• **Try it**
For the data that follows, report how many lines contain the word "opnieuw", and nothing else.

• **Collected data**
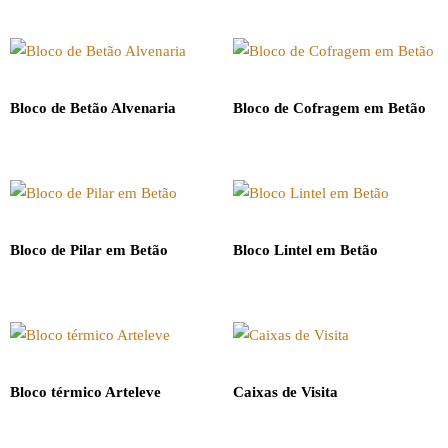
Bloco de Betão Alvenaria
Bloco de Cofragem em Betão
Bloco de Pilar em Betão
Bloco Lintel em Betão
Bloco térmico Arteleve
Caixas de Visita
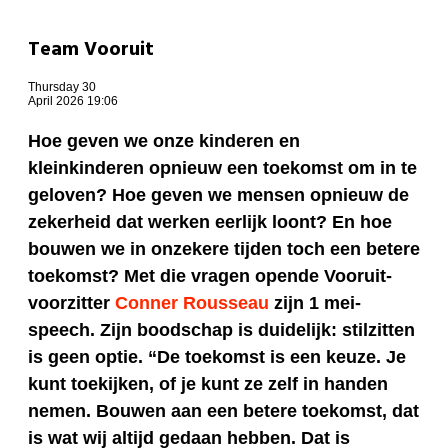
Team Vooruit
Thursday 30
April 2026 19:06
Hoe geven we onze kinderen en
kleinkinderen opnieuw een toekomst om in te
geloven? Hoe geven we mensen opnieuw de
zekerheid dat werken eerlijk loont? En hoe
bouwen we in onzekere tijden toch een betere
toekomst? Met die vragen opende Vooruit-
voorzitter
Conner Rousseau
zijn 1 mei-
speech. Zijn boodschap is duidelijk: stilzitten
is geen optie. “De toekomst is een keuze. Je
kunt toekijken, of je kunt ze zelf in handen
nemen. Bouwen aan een betere toekomst, dat
is wat wij altijd gedaan hebben. Dat is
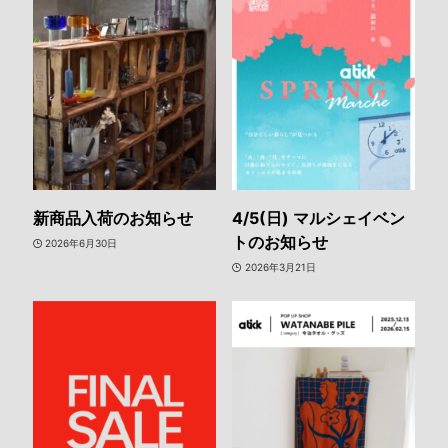
新商品入荷のお知らせ
4/5(日) マルシェイベン
トのお知らせ
2026年6月30日
2026年3月21日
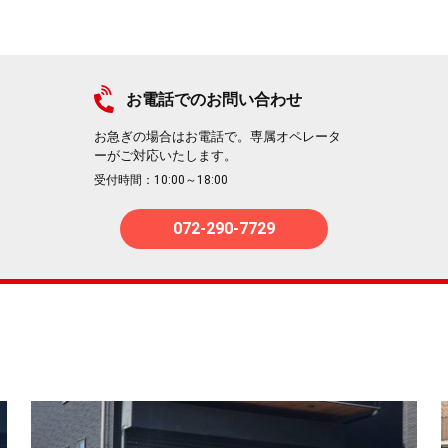
お電話でのお問い合わせ
お急ぎの場合はお電話で。専属オペレータ
ーがご対応いたします。
受付時間：10:00～18:00
072-290-7729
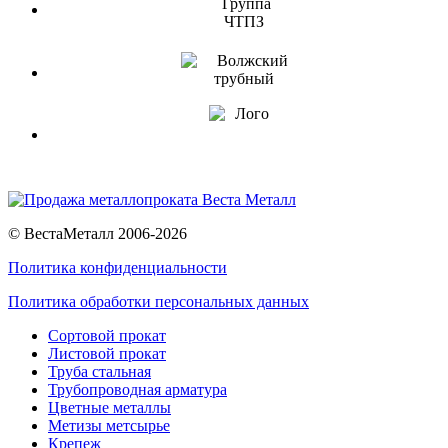
© ВестаМеталл 2006-2026
Политика конфиденциальности
Политика обработки персональных данных
Сортовой прокат
Листовой прокат
Труба стальная
Трубопроводная арматура
Цветные металлы
Метизы метсырье
Крепеж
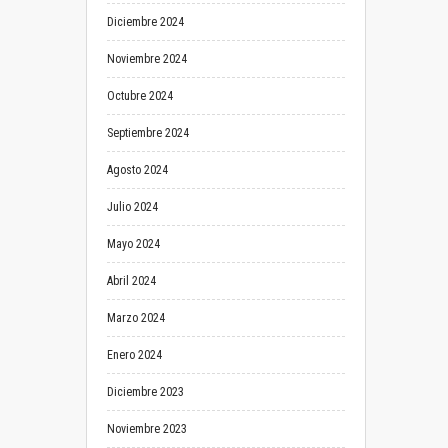
Diciembre 2024
Noviembre 2024
Octubre 2024
Septiembre 2024
Agosto 2024
Julio 2024
Mayo 2024
Abril 2024
Marzo 2024
Enero 2024
Diciembre 2023
Noviembre 2023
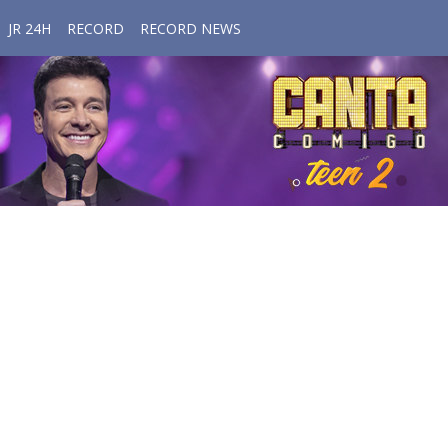
JR 24H
RECORD
RECORD NEWS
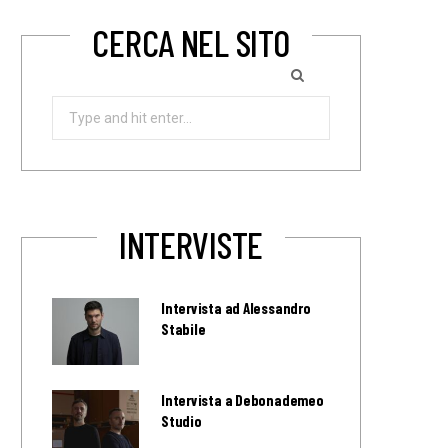
CERCA NEL SITO
Search
for:
INTERVISTE
Intervista ad Alessandro
Stabile
Intervista a Debonademeo
Studio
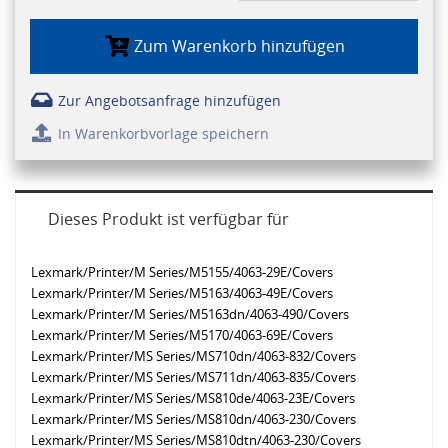
Zum Warenkorb hinzufügen
Zur Angebotsanfrage hinzufügen
In Warenkorbvorlage speichern
Dieses Produkt ist verfügbar für
Lexmark/Printer/M Series/M5155/4063-29E/Covers
Lexmark/Printer/M Series/M5163/4063-49E/Covers
Lexmark/Printer/M Series/M5163dn/4063-490/Covers
Lexmark/Printer/M Series/M5170/4063-69E/Covers
Lexmark/Printer/MS Series/MS710dn/4063-832/Covers
Lexmark/Printer/MS Series/MS711dn/4063-835/Covers
Lexmark/Printer/MS Series/MS810de/4063-23E/Covers
Lexmark/Printer/MS Series/MS810dn/4063-230/Covers
Lexmark/Printer/MS Series/MS810dtn/4063-230/Covers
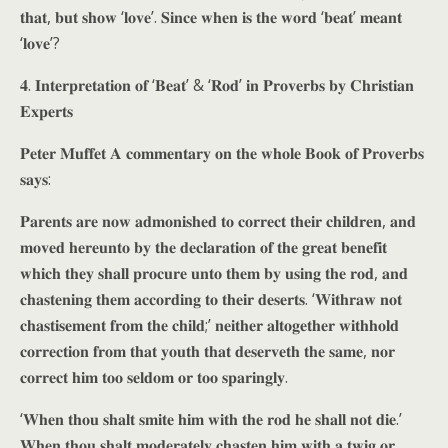
𝐭𝐡𝐚𝐭, 𝐛𝐮𝐭 𝐬𝐡𝐨𝐰 ‘𝐥𝐨𝐯𝐞’. 𝐒𝐢𝐧𝐜𝐞 𝐰𝐡𝐞𝐧 𝐢𝐬 𝐭𝐡𝐞 𝐰𝐨𝐫𝐝 ‘𝐛𝐞𝐚𝐭’ 𝐦𝐞𝐚𝐧𝐭
‘𝐥𝐨𝐯𝐞’?
𝟒. 𝐈𝐧𝐭𝐞𝐫𝐩𝐫𝐞𝐭𝐚𝐭𝐢𝐨𝐧 𝐨𝐟 ‘𝐁𝐞𝐚𝐭’ & ‘𝐑𝐨𝐝’ 𝐢𝐧 𝐏𝐫𝐨𝐯𝐞𝐫𝐛𝐬 𝐛𝐲 𝐂𝐡𝐫𝐢𝐬𝐭𝐢𝐚𝐧
𝐄𝐱𝐩𝐞𝐫𝐭𝐬
𝐏𝐞𝐭𝐞𝐫 𝐌𝐮𝐟𝐟𝐞𝐭 𝐀 𝐜𝐨𝐦𝐦𝐞𝐧𝐭𝐚𝐫𝐲 𝐨𝐧 𝐭𝐡𝐞 𝐰𝐡𝐨𝐥𝐞 𝐁𝐨𝐨𝐤 𝐨𝐟 𝐏𝐫𝐨𝐯𝐞𝐫𝐛𝐬
𝐬𝐚𝐲𝐬:
𝐏𝐚𝐫𝐞𝐧𝐭𝐬 𝐚𝐫𝐞 𝐧𝐨𝐰 𝐚𝐝𝐦𝐨𝐧𝐢𝐬𝐡𝐞𝐝 𝐭𝐨 𝐜𝐨𝐫𝐫𝐞𝐜𝐭 𝐭𝐡𝐞𝐢𝐫 𝐜𝐡𝐢𝐥𝐝𝐫𝐞𝐧, 𝐚𝐧𝐝
𝐦𝐨𝐯𝐞𝐝 𝐡𝐞𝐫𝐞𝐮𝐧𝐭𝐨 𝐛𝐲 𝐭𝐡𝐞 𝐝𝐞𝐜𝐥𝐚𝐫𝐚𝐭𝐢𝐨𝐧 𝐨𝐟 𝐭𝐡𝐞 𝐠𝐫𝐞𝐚𝐭 𝐛𝐞𝐧𝐞𝐟𝐢𝐭
𝐰𝐡𝐢𝐜𝐡 𝐭𝐡𝐞𝐲 𝐬𝐡𝐚𝐥𝐥 𝐩𝐫𝐨𝐜𝐮𝐫𝐞 𝐮𝐧𝐭𝐨 𝐭𝐡𝐞𝐦 𝐛𝐲 𝐮𝐬𝐢𝐧𝐠 𝐭𝐡𝐞 𝐫𝐨𝐝, 𝐚𝐧𝐝
𝐜𝐡𝐚𝐬𝐭𝐞𝐧𝐢𝐧𝐠 𝐭𝐡𝐞𝐦 𝐚𝐜𝐜𝐨𝐫𝐝𝐢𝐧𝐠 𝐭𝐨 𝐭𝐡𝐞𝐢𝐫 𝐝𝐞𝐬𝐞𝐫𝐭𝐬. ‘𝐖𝐢𝐭𝐡𝐫𝐚𝐰 𝐧𝐨𝐭
𝐜𝐡𝐚𝐬𝐭𝐢𝐬𝐞𝐦𝐞𝐧𝐭 𝐟𝐫𝐨𝐦 𝐭𝐡𝐞 𝐜𝐡𝐢𝐥𝐝;’ 𝐧𝐞𝐢𝐭𝐡𝐞𝐫 𝐚𝐥𝐭𝐨𝐠𝐞𝐭𝐡𝐞𝐫 𝐰𝐢𝐭𝐡𝐡𝐨𝐥𝐝
𝐜𝐨𝐫𝐫𝐞𝐜𝐭𝐢𝐨𝐧 𝐟𝐫𝐨𝐦 𝐭𝐡𝐚𝐭 𝐲𝐨𝐮𝐭𝐡 𝐭𝐡𝐚𝐭 𝐝𝐞𝐬𝐞𝐫𝐯𝐞𝐭𝐡 𝐭𝐡𝐞 𝐬𝐚𝐦𝐞, 𝐧𝐨𝐫
𝐜𝐨𝐫𝐫𝐞𝐜𝐭 𝐡𝐢𝐦 𝐭𝐨𝐨 𝐬𝐞𝐥𝐝𝐨𝐦 𝐨𝐫 𝐭𝐨𝐨 𝐬𝐩𝐚𝐫𝐢𝐧𝐠𝐥𝐲.
‘𝐖𝐡𝐞𝐧 𝐭𝐡𝐨𝐮 𝐬𝐡𝐚𝐥𝐭 𝐬𝐦𝐢𝐭𝐞 𝐡𝐢𝐦 𝐰𝐢𝐭𝐡 𝐭𝐡𝐞 𝐫𝐨𝐝 𝐡𝐞 𝐬𝐡𝐚𝐥𝐥 𝐧𝐨𝐭 𝐝𝐢𝐞.’
𝐖𝐡𝐞𝐧 𝐭𝐡𝐨𝐮 𝐬𝐡𝐚𝐥𝐭 𝐦𝐨𝐝𝐞𝐫𝐚𝐭𝐞𝐥𝐲 𝐜𝐡𝐚𝐬𝐭𝐞𝐧 𝐡𝐢𝐦 𝐰𝐢𝐭𝐡 𝐚 𝐭𝐰𝐢𝐠 𝐨𝐫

• **Task response**
2